> **MATERIAL SHOWN**
↓↓↓

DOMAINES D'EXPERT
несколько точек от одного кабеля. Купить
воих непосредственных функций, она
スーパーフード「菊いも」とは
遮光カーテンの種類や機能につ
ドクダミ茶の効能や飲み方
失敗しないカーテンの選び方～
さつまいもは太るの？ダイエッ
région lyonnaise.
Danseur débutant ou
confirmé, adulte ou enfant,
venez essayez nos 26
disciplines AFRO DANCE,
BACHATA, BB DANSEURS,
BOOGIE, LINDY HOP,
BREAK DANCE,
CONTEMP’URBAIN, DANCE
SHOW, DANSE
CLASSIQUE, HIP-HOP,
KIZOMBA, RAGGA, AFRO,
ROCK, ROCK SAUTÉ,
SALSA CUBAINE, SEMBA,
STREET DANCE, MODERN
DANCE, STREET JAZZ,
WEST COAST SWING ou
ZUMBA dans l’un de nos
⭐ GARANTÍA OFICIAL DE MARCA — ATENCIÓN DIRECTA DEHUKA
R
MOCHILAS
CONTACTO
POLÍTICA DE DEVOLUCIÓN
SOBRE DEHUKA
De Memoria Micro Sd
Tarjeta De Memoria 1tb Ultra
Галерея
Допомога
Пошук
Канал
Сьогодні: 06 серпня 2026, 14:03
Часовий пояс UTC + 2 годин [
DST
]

↑↑↑

> **TASK TO CARRY OUT**
The lines you return should be those above that contain the word "DANCE", every one of them.

> **COMPLETED TASK**
disciplines AFRO DANCE,
BREAK DANCE,
CONTEMP’URBAIN, DANCE
STREET DANCE, MODERN
DANCE, STREET JAZZ,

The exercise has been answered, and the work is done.